**Exercise brief**
Where a line of the records holds the string "feel", copy that line.

**Dataset extract**
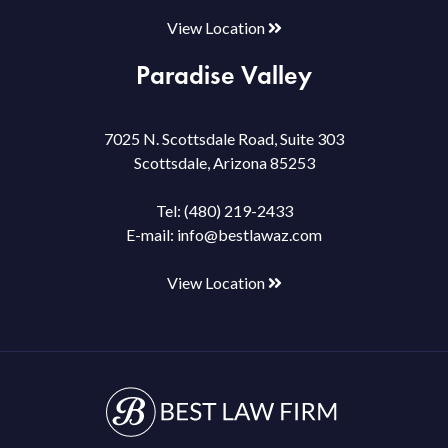
View Location
Paradise Valley
7025 N. Scottsdale Road, Suite 303
Scottsdale, Arizona 85253
Tel:
(480) 219-2433
E-mail:
info@bestlawaz.com
View Location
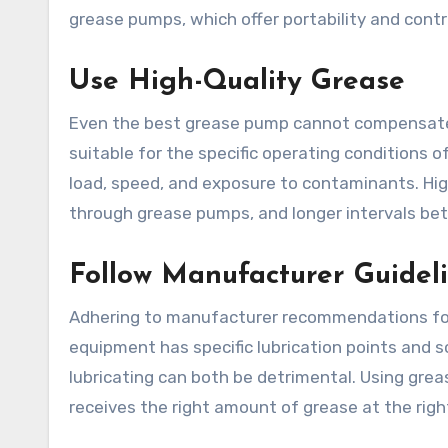
grease pumps, which offer portability and contr
Use High-Quality Grease
Even the best grease pump cannot compensate f
suitable for the specific operating conditions
load, speed, and exposure to contaminants. Hig
through grease pumps, and longer intervals bet
Follow Manufacturer Guidel
Adhering to manufacturer recommendations for 
equipment has specific lubrication points and s
lubricating can both be detrimental. Using gre
receives the right amount of grease at the righ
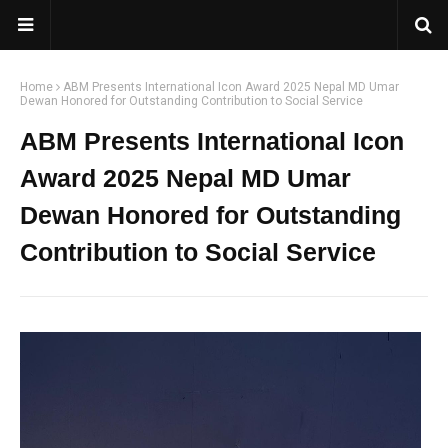
Home
ABM Presents International Icon Award 2025 Nepal MD Umar
Dewan Honored for Outstanding Contribution to Social Service
ABM Presents International Icon
Award 2025 Nepal MD Umar
Dewan Honored for Outstanding
Contribution to Social Service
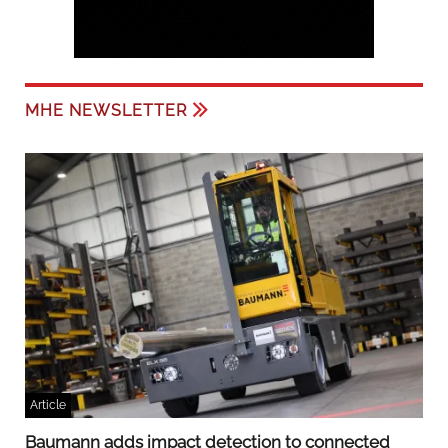
MHE NEWSLETTER
Article
Baumann adds impact detection to connected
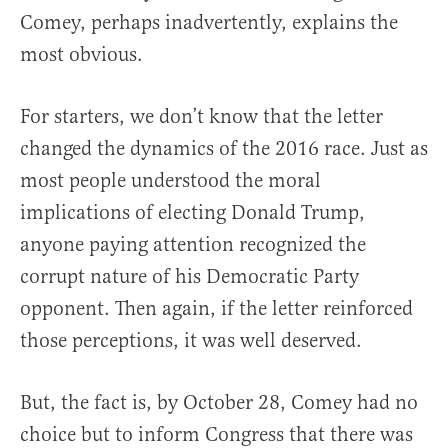
Comey, perhaps inadvertently, explains the
most obvious.
For starters, we don’t know that the letter
changed the dynamics of the 2016 race. Just as
most people understood the moral
implications of electing Donald Trump,
anyone paying attention recognized the
corrupt nature of his Democratic Party
opponent. Then again, if the letter reinforced
those perceptions, it was well deserved.
But, the fact is, by October 28, Comey had no
choice but to inform Congress that there was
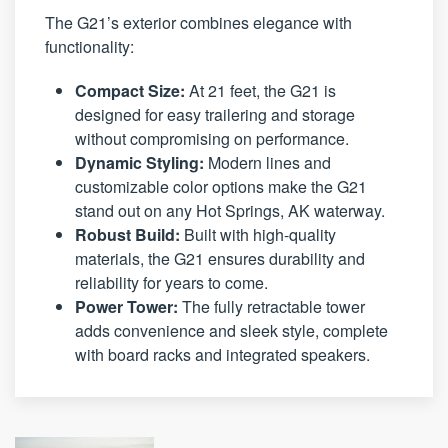
The G21’s exterior combines elegance with
functionality:
Compact Size:
At 21 feet, the G21 is
designed for easy trailering and storage
without compromising on performance.
Dynamic Styling:
Modern lines and
customizable color options make the G21
stand out on any Hot Springs, AK waterway.
Robust Build:
Built with high-quality
materials, the G21 ensures durability and
reliability for years to come.
Power Tower:
The fully retractable tower
adds convenience and sleek style, complete
with board racks and integrated speakers.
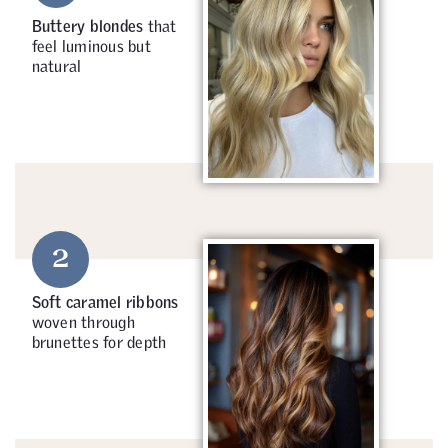
Buttery blondes
that
feel luminous but
natural
2
Soft caramel ribbons
woven through
brunettes for depth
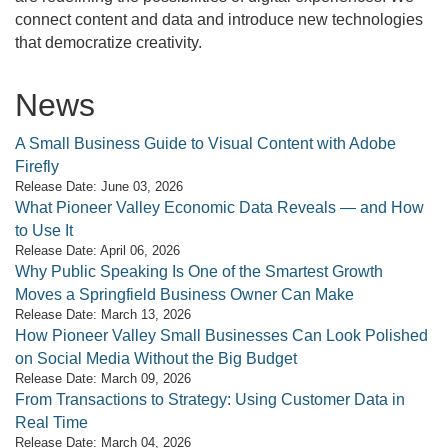
connect content and data and introduce new technologies
that democratize creativity.
News
A Small Business Guide to Visual Content with Adobe
Firefly
Release Date: June 03, 2026
What Pioneer Valley Economic Data Reveals — and How
to Use It
Release Date: April 06, 2026
Why Public Speaking Is One of the Smartest Growth
Moves a Springfield Business Owner Can Make
Release Date: March 13, 2026
How Pioneer Valley Small Businesses Can Look Polished
on Social Media Without the Big Budget
Release Date: March 09, 2026
From Transactions to Strategy: Using Customer Data in
Real Time
Release Date: March 04, 2026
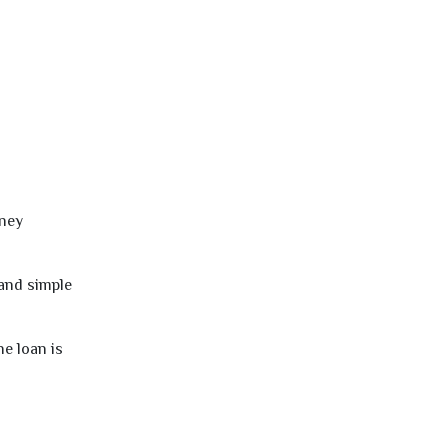
oney
 and simple
e loan is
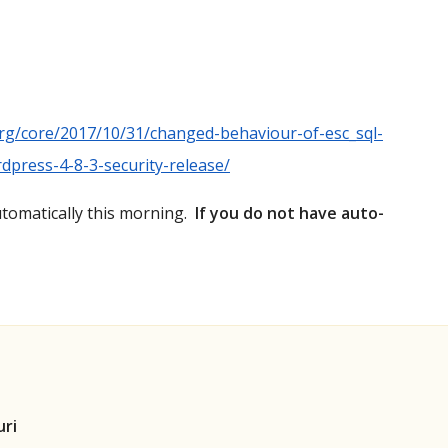
rg/core/2017/10/31/changed-behaviour-of-esc_sql-
dpress-4-8-3-security-release/
utomatically this morning.
If you do not have auto-
uri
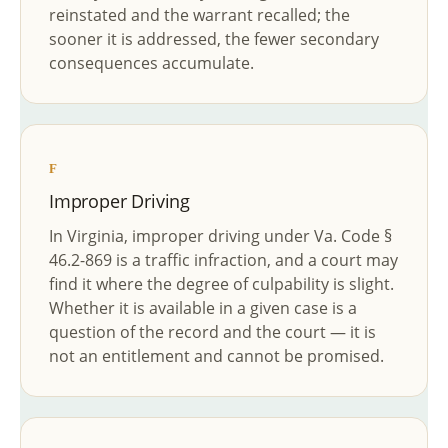
reinstated and the warrant recalled; the
sooner it is addressed, the fewer secondary
consequences accumulate.
F
Improper Driving
In Virginia, improper driving under Va. Code §
46.2-869 is a traffic infraction, and a court may
find it where the degree of culpability is slight.
Whether it is available in a given case is a
question of the record and the court — it is
not an entitlement and cannot be promised.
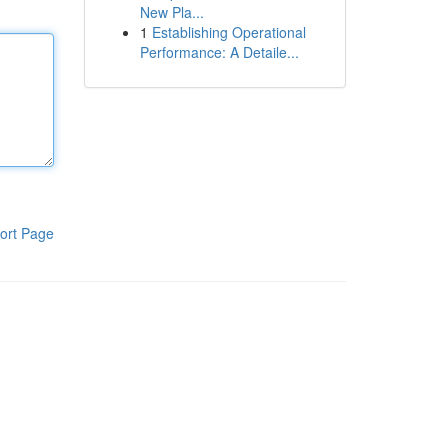
New Pla...
1
Establishing Operational
Performance: A Detaile...
ort Page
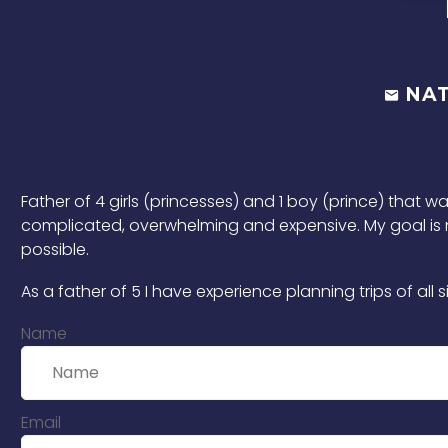
NA
Father of 4 girls (princesses) and 1 boy (prince) that w
complicated, overwhelming and expensive. My goal is no
possible.
As a father of 5 I have experience planning trips of a
Name
Email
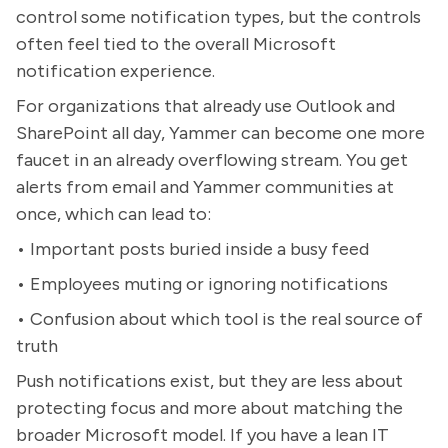
control some notification types, but the controls
often feel tied to the overall Microsoft
notification experience.
For organizations that already use Outlook and
SharePoint all day, Yammer can become one more
faucet in an already overflowing stream. You get
alerts from email and Yammer communities at
once, which can lead to:
• Important posts buried inside a busy feed
• Employees muting or ignoring notifications
• Confusion about which tool is the real source of
truth
Push notifications exist, but they are less about
protecting focus and more about matching the
broader Microsoft model. If you have a lean IT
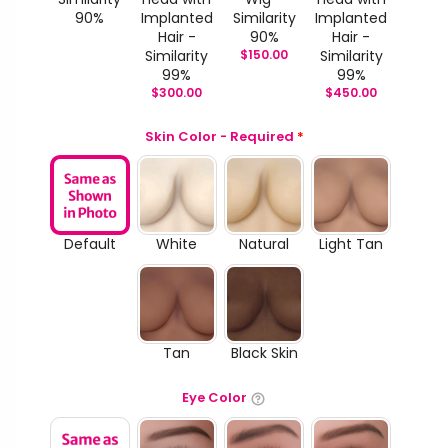
90%
Implanted
Similarity
Implanted
Hair -
90%
Hair -
Similarity
$
150.00
Similarity
99%
99%
$
300.00
$
450.00
Skin Color - Required
*
Default
White
Natural
Light Tan
Tan
Black Skin
Eye Color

**Completed exercise**
feel luminous but
often feel tied to the overall Microsoft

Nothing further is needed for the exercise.